Over the last month we've seen confidence returning. Investors are now prepared to take higher risks by putting more money in the equity markets. Companies, including the smaller ones, are in turn taking this opportunity to tap the capital markets to raise funds.

One of the things funds always grumble about are the limited free floats of many Singaporean companies.

That's changing. In the old days, the promoter shareholders only offered the minimum 20% to 25% of their company. But now most of them prefer a larger free float and this trend has become more apparent since MSCI put more weight on free float. SingPost's privatization by SingTel is a good example. The free float following its IPO is 69%. Another example is M1, which has a 60% free float.

The Singapore government has also said that it only needs to hold up to 30% in most government-linked companies and in some cases, is prepared to consider 100% divestments. You will recall that we used to have foreign ownership limits and golden shares in certain listed companies. These have all been removed.

Do you think future deal flow will come from companies expanding their free float or will it still be dominated by IPO's?

There's room for both. To give one example, look at CapitalMall Trust. Having done a successful issue last year, it has returned to the market recently for a second round. Demand for the new units in CapitalMall Trust's private placement for 455.5 million new units exceeded by 28 times the 15.9 million new units originally offered under the placement. We offered 30 million new units to retail through our ATM network and the whole issue was taken up within seven hours.

What about M&A, it's been very quiet lately?

Yes 2002 didn't see many M&A transactions, whereas the year before was very active. This year should also do better than last year. Year-to-date, we've only seen a couple of M&A deals, such as the sale of Yellow Pages. But with Sars and the Iraq war behind us, I remain optimistic that the second half will see more M&A transactions.

Will it be international or domestic M&A?

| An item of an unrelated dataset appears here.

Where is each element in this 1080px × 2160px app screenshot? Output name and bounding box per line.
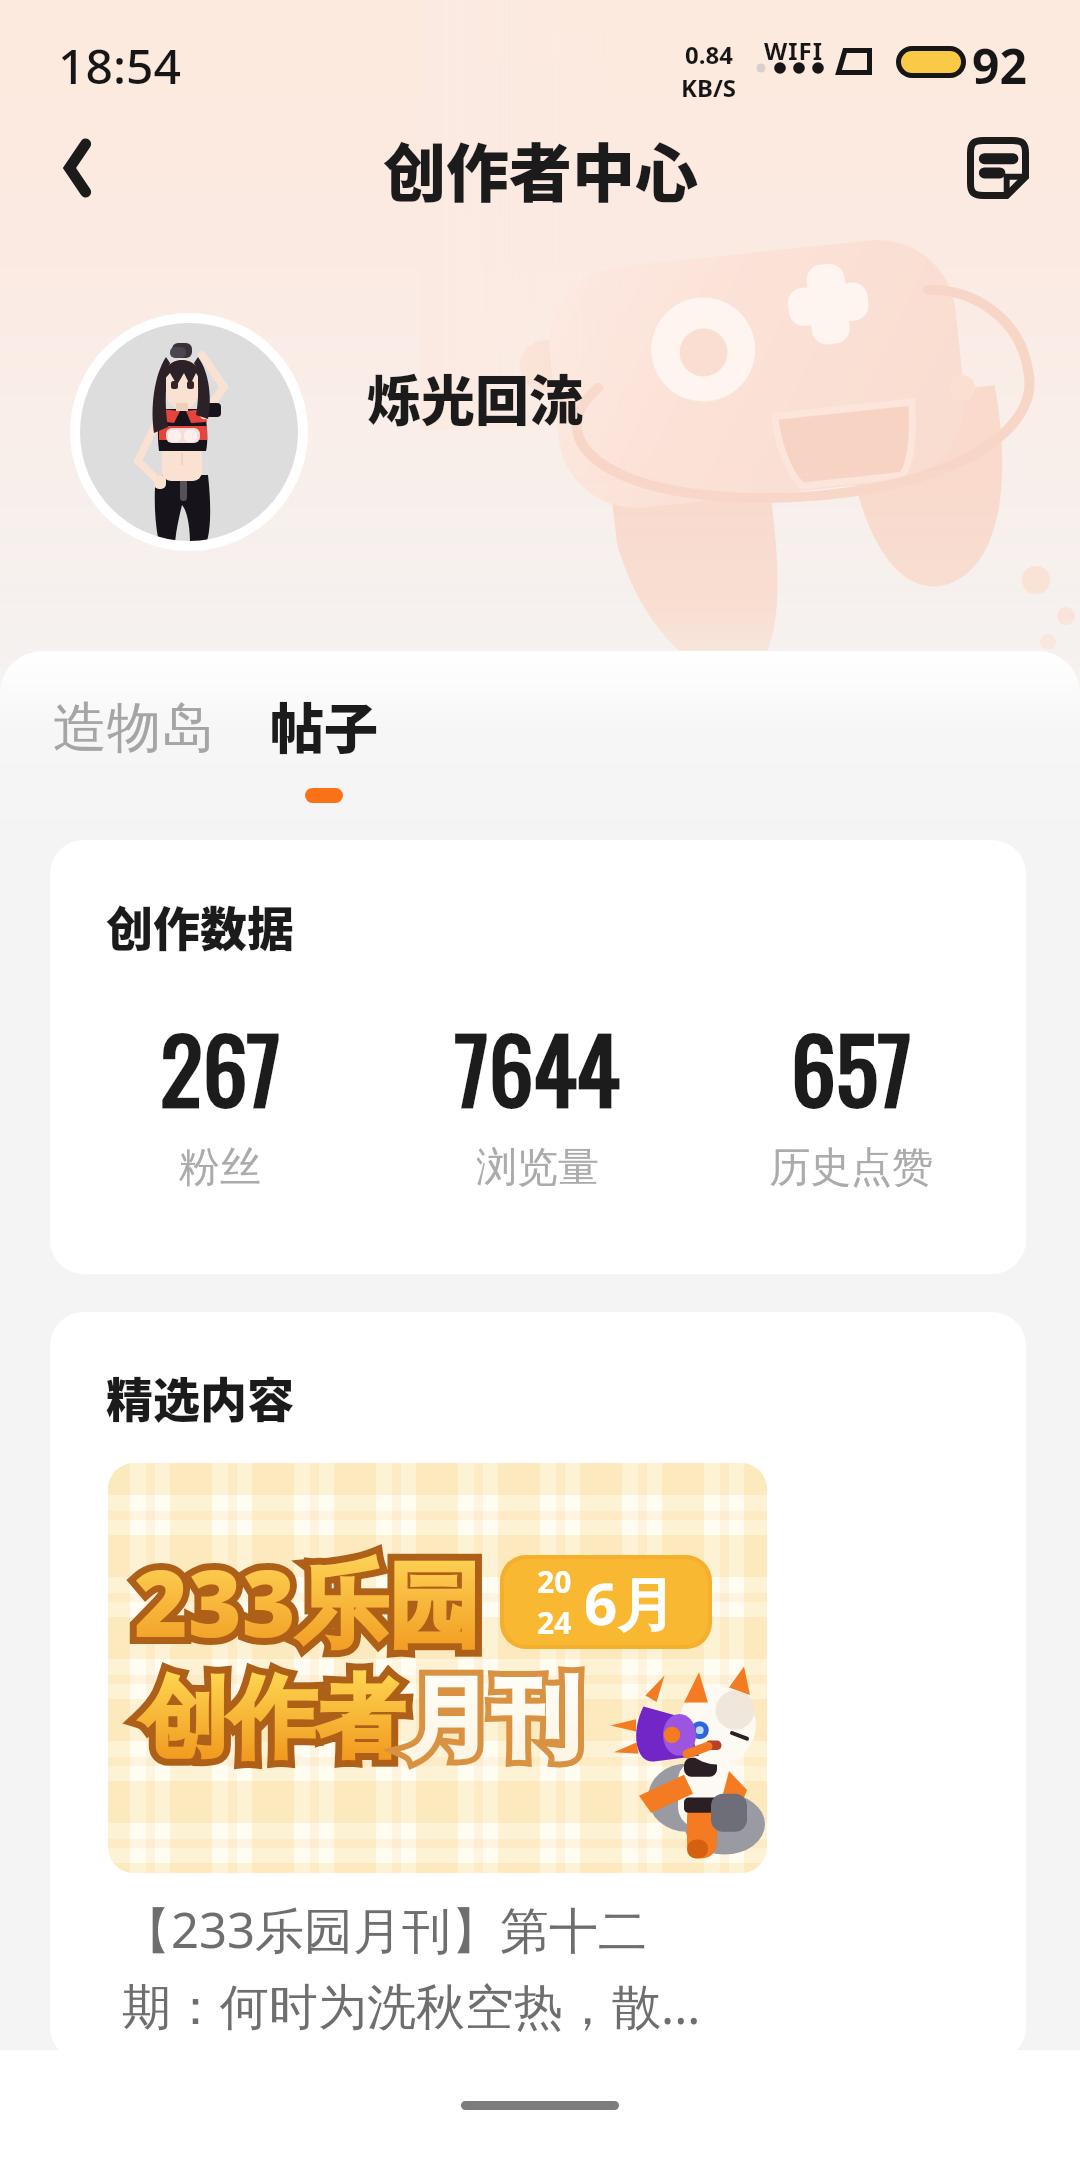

We're already seeing a mixture of both. Just to highlight a few. NOL's sale of American Eagle Tankers is a major transaction. SNP's purchase of a controlling stake in Leefung Asco is another. The sale of a controlling stake in Bank Danamon is yet another.

Moving forwards you can draw your own conclusions from the fact that Singapore banks have until July 2004 to divest their non-core assets.

How has DBS' progress been?

Soon after the MAS announcement in 1999, we moved ahead and today have divested over S$2 billion of our non-core assets. We've sold off Singapore Petroleum Company, Keppel Capital Holdings Ltd and NatSteel Ltd. We don't have much left.